Il est dangereux de trop faire voir à l’homme combien il est égal aux bêtes, sans lui montrer sa grandeur. Il est encore dangereux de lui trop faire voir sa grandeur sans sa bassesse. Il est encore plus dangereux de lui laisser ignorer l’un et l’autre. Mais il est très-avantageux de lui représenter l’un et l’autre[1].

8.

…Que l’homme[2] maintenant s’estime son prix. Qu’il s’aime, car il a en lui une nature capable de bien ; mais qu’il n’aime pas pour cela les bassesses qui y sont.
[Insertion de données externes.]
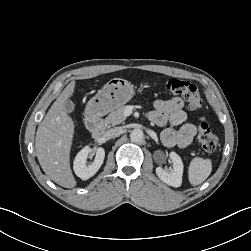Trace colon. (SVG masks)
<instances>
[{
	"label": "colon",
	"mask_w": 251,
	"mask_h": 251,
	"mask_svg": "<svg viewBox=\"0 0 251 251\" xmlns=\"http://www.w3.org/2000/svg\"><path fill=\"white\" fill-rule=\"evenodd\" d=\"M165 88L174 95L182 96L187 101L190 110L199 111L202 108L201 96L198 88L193 83L171 78L166 81ZM198 142L207 153L214 152L218 145L217 137L210 131L203 117L199 119Z\"/></svg>",
	"instance_id": "5ec220e1"
}]
</instances>
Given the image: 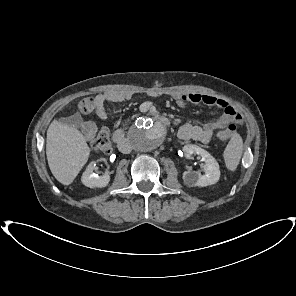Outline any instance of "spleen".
Wrapping results in <instances>:
<instances>
[{"mask_svg":"<svg viewBox=\"0 0 296 296\" xmlns=\"http://www.w3.org/2000/svg\"><path fill=\"white\" fill-rule=\"evenodd\" d=\"M243 153V140L238 133H234L227 144L223 157L226 167L230 171H235Z\"/></svg>","mask_w":296,"mask_h":296,"instance_id":"spleen-1","label":"spleen"}]
</instances>
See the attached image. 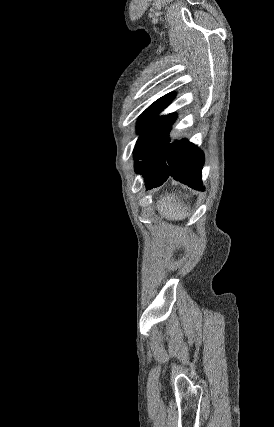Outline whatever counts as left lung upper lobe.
<instances>
[{
  "mask_svg": "<svg viewBox=\"0 0 274 427\" xmlns=\"http://www.w3.org/2000/svg\"><path fill=\"white\" fill-rule=\"evenodd\" d=\"M174 95L175 93H169L159 98L146 109L147 113L144 112L139 117L137 131L141 132V134L134 149L135 160L143 138L145 137L149 129L160 119L156 118L158 113L162 111L172 101Z\"/></svg>",
  "mask_w": 274,
  "mask_h": 427,
  "instance_id": "obj_1",
  "label": "left lung upper lobe"
}]
</instances>
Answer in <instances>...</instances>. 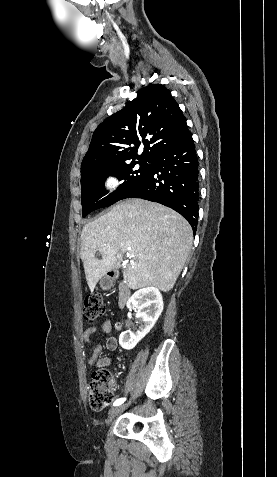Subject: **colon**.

Qu’il se méprise, parce que cette capacité est vide ; mais qu’il ne méprise pas pour cela cette capacité naturelle. Qu’il se haïsse, qu’il s’aime : il a en lui la capacité de connaître la vérité et d’être heureux ; mais il n’a point de vérité, ou constante, ou satisfaisante[3].
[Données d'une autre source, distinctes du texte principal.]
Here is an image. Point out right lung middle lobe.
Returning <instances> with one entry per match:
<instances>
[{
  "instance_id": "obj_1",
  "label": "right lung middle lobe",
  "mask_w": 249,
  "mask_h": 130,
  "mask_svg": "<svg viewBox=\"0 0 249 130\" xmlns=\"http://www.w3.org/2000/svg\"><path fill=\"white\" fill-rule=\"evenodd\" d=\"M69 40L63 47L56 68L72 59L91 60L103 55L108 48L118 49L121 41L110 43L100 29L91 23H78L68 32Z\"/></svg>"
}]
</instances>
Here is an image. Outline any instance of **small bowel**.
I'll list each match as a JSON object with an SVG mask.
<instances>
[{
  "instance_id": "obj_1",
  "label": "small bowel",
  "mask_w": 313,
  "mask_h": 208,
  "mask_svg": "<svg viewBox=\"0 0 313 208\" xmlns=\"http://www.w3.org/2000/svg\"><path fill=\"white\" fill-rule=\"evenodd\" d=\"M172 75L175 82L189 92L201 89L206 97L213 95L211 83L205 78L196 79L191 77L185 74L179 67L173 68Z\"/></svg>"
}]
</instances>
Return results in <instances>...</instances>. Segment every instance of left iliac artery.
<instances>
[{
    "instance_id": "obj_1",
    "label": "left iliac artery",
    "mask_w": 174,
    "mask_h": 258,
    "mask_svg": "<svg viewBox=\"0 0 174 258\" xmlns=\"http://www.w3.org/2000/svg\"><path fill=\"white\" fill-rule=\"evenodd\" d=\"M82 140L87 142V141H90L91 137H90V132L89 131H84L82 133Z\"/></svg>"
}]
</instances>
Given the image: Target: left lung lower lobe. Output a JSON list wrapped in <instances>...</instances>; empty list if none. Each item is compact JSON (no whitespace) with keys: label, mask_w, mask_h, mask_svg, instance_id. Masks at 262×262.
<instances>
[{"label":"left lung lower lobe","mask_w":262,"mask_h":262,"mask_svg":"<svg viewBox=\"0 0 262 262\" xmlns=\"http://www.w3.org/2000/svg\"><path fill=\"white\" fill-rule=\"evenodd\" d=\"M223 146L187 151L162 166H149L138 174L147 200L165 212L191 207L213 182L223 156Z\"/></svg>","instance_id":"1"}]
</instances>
Je voudrais donc porter l’homme à désirer d’en trouver, à être prêt, et dégagé des passions, pour la suivre où il la trouvera, sachant combien sa connaissance s’est obscurcie par les passions ; je voudrais bien qu’il haît en soi la concupiscence qui le détermine d’elle-même[4], afin qu’elle ne l’aveuglât point pour faire son choix, et qu’elle ne l’arrêtât point quand il aura choisi.

  1. « L’un et l’autre. » On trouve, à la suite de cette pensée, cette espèce de variante : « Il ne faut pas que l’homme croie qu’il est égal aux bêtes ni aux anges, ni qu’il ignore l’un et l’autre, mais qu’il sache l’un et l’autre. » Cf. vii, 13.
  2. « Que l’homme. » Cette pensée porte en titre : Contrariétés [c’est-à-dire contraires]. Après avoir montré la bassesse et la grandeur de l’homme.
  3. « Satisfaisante. » C’est-à-dire qui puisse rendre heureux. Mais qu’est-ce que cette capacité qui n’est capable de rien ?
  4. « D’elle-même. » C’est-à-dire sans le conseil de son intelligence, de sa raison.